Оказалось, что в долгосрочном плане сыграла большую роль не степень поддержки национальных требований теми или иными группами населения, а трансформация самого определения и программы национализма. В настоящее время мы настолько привыкли к этническо-лингвистическому определению нации, что уже не вспоминаем, что оно было разработано, в основном, в конце XIX века. Не вдаваясь в подробности, напомним только, что идеологи ирландского национального движения не связывали ирландский вопрос с защитой гэльского языка даже спустя несколько лет после основания «Лиги защиты гэльского языка» в 1893 г. что примерно до того же срока баски основывали свои требования не на существовании своего языка, а на своих исторических привилегиях; что участники горячих споров о судьбе Македонии меньше всего думали о сходстве македонского языка с болгарским или сербско-хорватским, решая вопрос о присоединении Македонии к одному из этих государств. Что касается сионистов, то они нашли хороший выход, объявив национальным языком иврит, т. е. язык, которым ни один еврей не пользовался в быту со времен вавилонского рабства, а может быть и с более древних. В 1880-е годы этот язык был приспособлен для повседневного общения и одновременно продолжал использоваться для целей богослужения и богословия как язык религиозных ритуалов и науки, который стал символом единства сионистского движения; переработка языка сопровождалась составлением его словаря, в который включили и термин «национализм», переведенный на древнееврейский язык.

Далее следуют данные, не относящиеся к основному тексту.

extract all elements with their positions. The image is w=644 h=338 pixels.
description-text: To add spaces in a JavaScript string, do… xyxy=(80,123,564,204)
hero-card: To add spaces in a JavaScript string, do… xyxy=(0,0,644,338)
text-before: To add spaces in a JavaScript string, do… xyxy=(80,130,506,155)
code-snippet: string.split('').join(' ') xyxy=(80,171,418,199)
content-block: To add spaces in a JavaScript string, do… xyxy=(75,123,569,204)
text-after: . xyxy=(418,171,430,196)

Все сказанное не означает, конечно, что до указанного времени язык не считался важным национальным признаком. Он оставался критерием определения нации, наряду с другими признаками; но, вообще говоря, чем меньшее значение ему придавали, тем крепче было коллективное самосознание массы людей. Язык не был полем идеологической борьбы для людей, которые на нем разговаривали; к тому же было практически невозможно проконтролировать, на каком языке говорили матери со своими детьми, жены — с мужьями, соседи — между собой. Язык, на котором разговаривало большинство евреев, называвшийся «идиш», не имел никакого идеологического значения до тех пор, пока большинство евреев, использовавших его, а также левые (которые вовсе не были сионистами) не обнаружили, что власти многих государств (включая и империю Габсбургов) отказываются признавать его самостоятельным языком. Другой пример: миллионы людей стали членами американской нации, которая явно не имела этнического базиса; они учили английский язык по необходимости или для удобства общения, не стремясь воспринять английский национальный характер или национальную принадлежность. Лингвистический национализм создали люди пишущие и читающие, а не те, для кого язык был средством общения. «Национальный язык», в котором теоретики находили яркое и существенное выражение характера данной нации, был, как правило, артефактом, который они классифицировали, стандартизировали, модернизировали и унифицировали, для удобства устного общения и литературного употребления, исключая из него «странности», внесенные местными диалектами и жаргонами, свойственные подлинно живому разговорному языку. Основные национальные языки, издавна принятые в своих государствах и применявшиеся и в письменности, и в литературе, прошли эту фазу собирания и «исправления» еще в давние времена: немецкий и русский — в XVIII веке; французский и английский — в XVII веке; итальянский и кастильский — еще раньше. Для большинства языков малых лингвистических групп девятнадцатый век явился периодом великого «упорядочения», когда были созданы их словари и даны рекомендации «правильного» употребления идиоматических выражений. Многие другие языки — каталонский, баскский, балтийские — проходили эту фазу уже на рубеже XIX–XX веков.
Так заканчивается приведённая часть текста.